# A couple pics of my Green Sunfish and BN's



## BeckyB (Sep 15, 2011)

Thought i'd post a few pics of my 3 year old daughters Green Sunfish named Bluegill and the 2 BN pleco's. The albino is a female named Spongebob and the normal colored one is still nameless.


----------



## Betta man (Mar 25, 2011)

My sunfish looked like that!


----------



## FishieLuv (Feb 26, 2011)

Spongebob, lol that's cute


----------



## fishbubbles (Sep 16, 2011)

Pretty sun fish! Very shiny! The pleco looks healthy too!


----------



## iheartfish:) (Jan 19, 2011)

Just curious, how big is the tank? I want a sunfish too....


----------



## Betta man (Mar 25, 2011)

I keep my sunfish in my 30 gal pond. He's really happy cause he eats the mosquito fish in there.


----------



## BeckyB (Sep 15, 2011)

right now he's in a 15 gallon. Plans are to upgrade him to a 55 gallon in a few months. My mother has finally agreed to let me have a spot in the living room for that large a tank after christmas. of course...its only taken 15 years of griping, pleading and begging for her to finally agree to that large a tank....Me and my daughter are the fish lovers in the house...mom...ehh she can take or leave them.


----------



## iheartfish:) (Jan 19, 2011)

hahahaha I have the same problem!!!! Except I don't have a daughter...


----------



## oliesminis (May 7, 2007)

Lovely Fish, you got a picture of the whole tank?


----------



## BeckyB (Sep 15, 2011)

Here are 2 shots of the tank and a short video of Bluegill eating a snack.

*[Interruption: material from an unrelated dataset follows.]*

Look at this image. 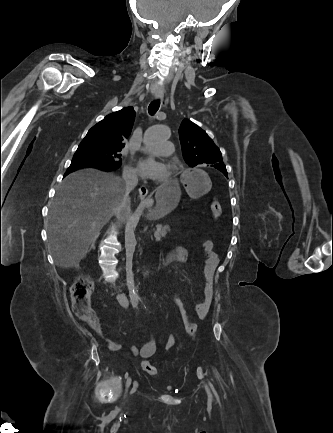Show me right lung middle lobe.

http://www.youtube.com/watch?v=s7cGcaXtGQk


----------



## Betta man (Mar 25, 2011)

I feed mine live minnows. what do you feed yours? I put in minnows and they bred so he gets to hunt whenever he wants to. I believe yours is a female.


----------



## BeckyB (Sep 15, 2011)

he eats worms, flys, moths, feeder guppies, bologna, bread, fish flakes and granules, loves crickets and grasshoppers. well..pretty much any insect you throw in the tank he'll eat. when the current can of food runs out i'm switching him over to a chiclid type of food and going to buy some bloodworms for him as a snack.


----------